Anxious Bodies
In the 60s 70s the video camera became a collaborator
in the performances of several international artists documenting
their often private ritualised actions. These artists began to
explore new forms of cognition through time-based medium such as
performance and video with the aim to liberate the productive
forces of the unconscious and unleash repressed conflicts and
desires. Many of these artists utilised the body as an instrument
for expression and were interested in how action and movement
over time influenced consciousness.
This exhibition proposes an historical continuum with such
artists as Bruce Nauman, Vito Acconci, Gilbert and George, Denis
Oppenheim and Geoffrey Hendricks among others. While these
artists documented their action through photographic or video
means the lens became a way of making public the personal and
intimate.

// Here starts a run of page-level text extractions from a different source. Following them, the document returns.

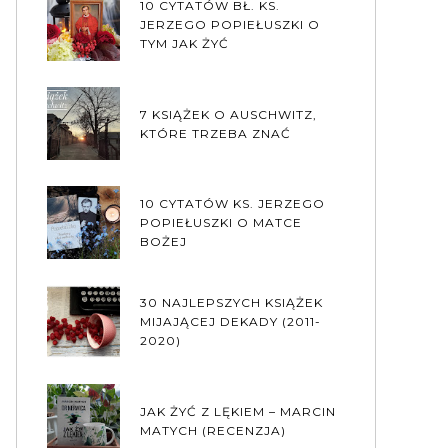
10 CYTATÓW BŁ. KS.
JERZEGO POPIEŁUSZKI O
TYM JAK ŻYĆ
7 KSIĄŻEK O AUSCHWITZ,
KTÓRE TRZEBA ZNAĆ
10 CYTATÓW KS. JERZEGO
POPIEŁUSZKI O MATCE
BOŻEJ
30 NAJLEPSZYCH KSIĄŻEK
MIJAJĄCEJ DEKADY (2011-
2020)
JAK ŻYĆ Z LĘKIEM – MARCIN
MATYCH (RECENZJA)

The artists featured in this exhibition follow, in
part, this performative tradition. In addition these artists
begin to fabricate their actions for the lens demonstrating a
kind of cinematic disposition. Akin to the performed photograph,
the actions are performed for the camera with an aesthetic in
mind that is driven through the medium of video. The process or
methodology of cinema and/or video which includes pre-production
(scripting, storyboarding); production (lighting, framing,
tracking, panning); post-production (editing, compositing, colour
correcting, keying, sound creation); have become a critical
component of the works creation. The performance and the process
of image capture are negotiated simultaneously.
The collection of works in Anxious Bodies is
primarily concerned with the human condition and use the body in
performance and video as the medium to express this concern.

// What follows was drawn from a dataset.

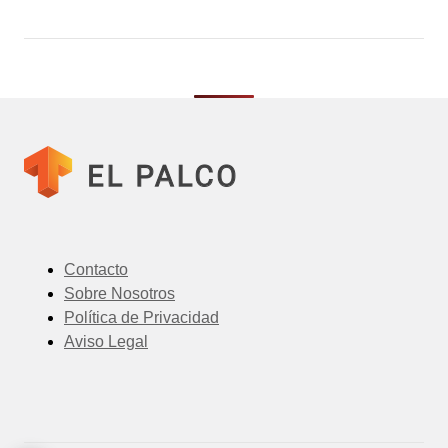
Contacto
Sobre Nosotros
Política de Privacidad
Aviso Legal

These works can all be described as evoking a certain degree of
disjuncture, a level of anxiety centered around the body that
arises from internal conflicts. Be it performance or
installation, the moving image and the body are the constant
medium used to explore a multi faceted concern for the corporeal.
Anxious Bodies aims to create a trajectory for the
viewer to navigate works by artists whose process has utilised
video to explore the paradoxical nature of the body.